I have a workload that I want to multi thread. This involves calling a function in parallel, that needs some work space for computing. The following rules apply:
There may never be two computations using the same workspace at the same time.
If one computation is done, its workspace can be reused by another computation.
New workspaces can be created at will, but this is an expensive operation.
What is the recommended way to do this? Currently, I use the following pattern, but I don’t like the try catch here:
workspace = try
task_local_storage(:workspace)
catch err
task_local_storage(:workspace, create_workspace())
end
workspaces = [create_workspace() for _ in 1:Threads.nthreads()]
function compute(workspaces, config)
workspace = workspaces[Threads.threadid()]
#... Do some compute
end
As long as you use something like Threads.@threads you shouldn’t ever overlap.

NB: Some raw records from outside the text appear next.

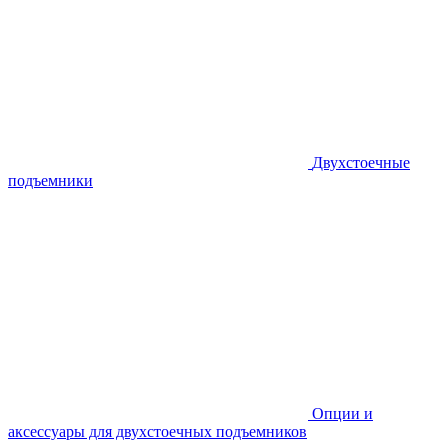
Двухстоечные
подъемники
Опции и
аксессуары для двухстоечных подъемников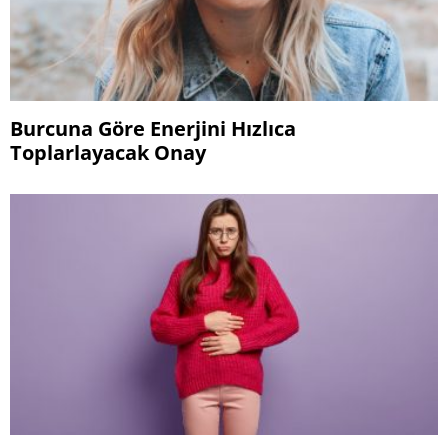
Burcuna Göre Enerjini Hızlıca
Toplarlayacak Onay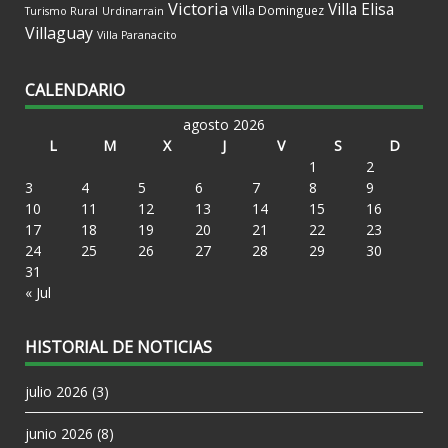
Victoria
Villa Elisa
Villa Dominguez
Turismo Rural
Urdinarrain
Villaguay
Villa Paranacito
CALENDARIO
agosto 2026
L
M
X
J
V
S
D
1
2
3
4
5
6
7
8
9
10
11
12
13
14
15
16
17
18
19
20
21
22
23
24
25
26
27
28
29
30
31
« Jul
HISTORIAL DE NOTICIAS
julio 2026
(3)
junio 2026
(8)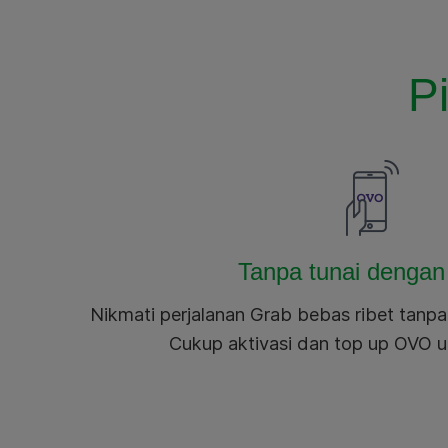
P
Tanpa tunai denga
Nikmati perjalanan Grab bebas ribet tanp
Cukup aktivasi dan top up OVO u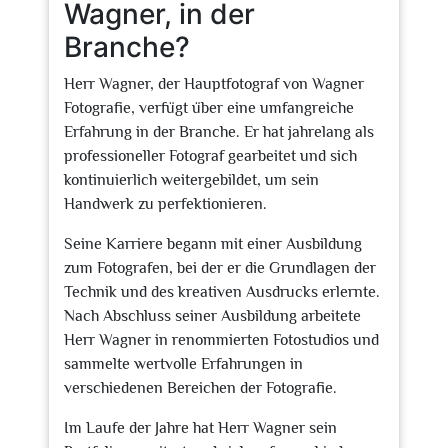
Wagner, in der
Branche?
Herr Wagner, der Hauptfotograf von Wagner
Fotografie, verfügt über eine umfangreiche
Erfahrung in der Branche. Er hat jahrelang als
professioneller Fotograf gearbeitet und sich
kontinuierlich weitergebildet, um sein
Handwerk zu perfektionieren.
Seine Karriere begann mit einer Ausbildung
zum Fotografen, bei der er die Grundlagen der
Technik und des kreativen Ausdrucks erlernte.
Nach Abschluss seiner Ausbildung arbeitete
Herr Wagner in renommierten Fotostudios und
sammelte wertvolle Erfahrungen in
verschiedenen Bereichen der Fotografie.
Im Laufe der Jahre hat Herr Wagner sein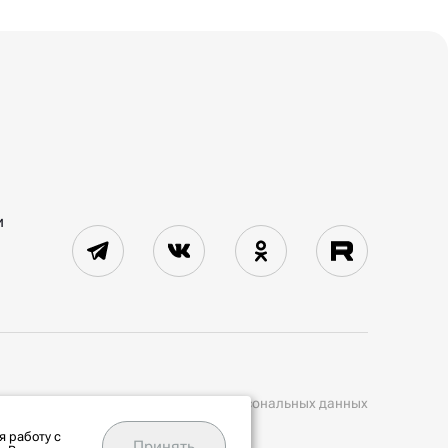
и
Политика обработки персональных данных
я работу с
Принять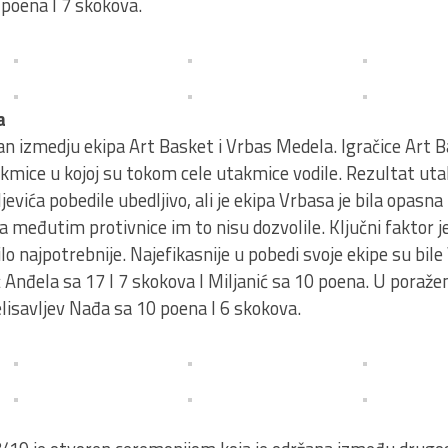
7 poena I 7 skokova.
a
ran izmedju ekipa Art Basket i Vrbas Medela. Igračice Art B
kmice u kojoj su tokom cele utakmice vodile. Rezultat ut
jevića pobedile ubedljivo, ali je ekipa Vrbasa je bila opasn
međutim protivnice im to nisu dozvolile. Ključni faktor je
lo najpotrebnije. Najefikasnije u pobedi svoje ekipe su bil
ić Anđela sa 17 I 7 skokova I Miljanić sa 10 poena. U pora
Velisavljev Nađa sa 10 poena I 6 skokova.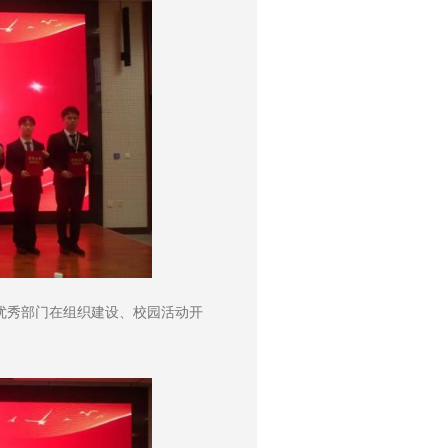
优秀部门在组织建设、校园活动开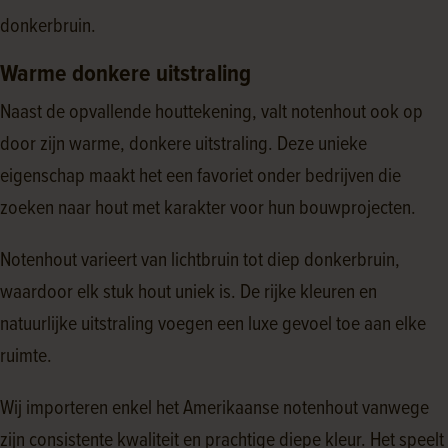
donkerbruin.
Warme donkere uitstraling
Naast de opvallende houttekening, valt notenhout ook op
door zijn warme, donkere uitstraling. Deze unieke
eigenschap maakt het een favoriet onder bedrijven die
zoeken naar hout met karakter voor hun bouwprojecten.
Notenhout varieert van lichtbruin tot diep donkerbruin,
waardoor elk stuk hout uniek is. De rijke kleuren en
natuurlijke uitstraling voegen een luxe gevoel toe aan elke
ruimte.
Wij importeren enkel het Amerikaanse notenhout vanwege
zijn consistente kwaliteit en prachtige diepe kleur. Het speelt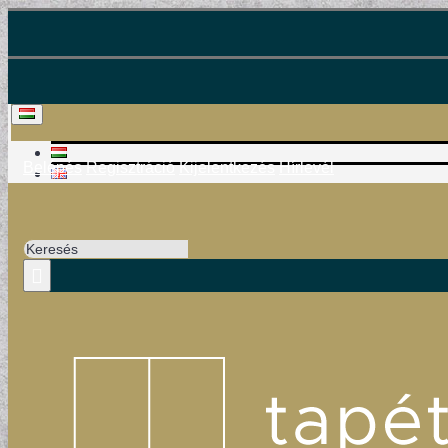
Belépés
Regisztráció
Kijelentkezés
Hírlevél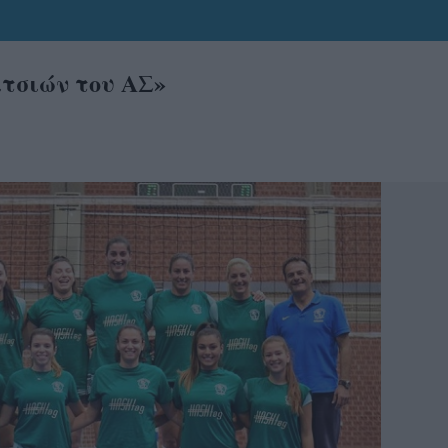
ιτσιών του ΑΣ»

You could also use a Channel:
# setup workspaces channel
workspaces = Channel{YourWorkspaceType}(Threads.nthreads())
for i in 1:nthreads()
put!(workspaces, create_workspace())
end
function compute(workspaces, config)
workspace = take!(workspaces)
#... Do some compute
put!(workspaces, workspace)
end
function compute(workspaces, config)
workspace = workspaces[Threads.threadid()]
#... Do some compute
end
This one makes me nervous. AFAIU The scheduler is free to launch new tasks on threads that have unfinished tasks, which means workspace clashes.
# setup workspaces channel
workspaces = Channel{YourWorkspaceType}(Threads.nthreads())
for i in 1:nthreads()
put!(workspaces, create_workspace())
end
function compute(workspaces, config)
workspace = take!(workspaces)
#... Do some compute
put!(workspaces, workspace)
end
With this, I think there are no workspace clashes, great!
This might deplete the channel if the scheduler decides to use more tasks than threads. But that may even be desirable. In contrast to my solution, this ensures no more workspaces than strictly necessary are created.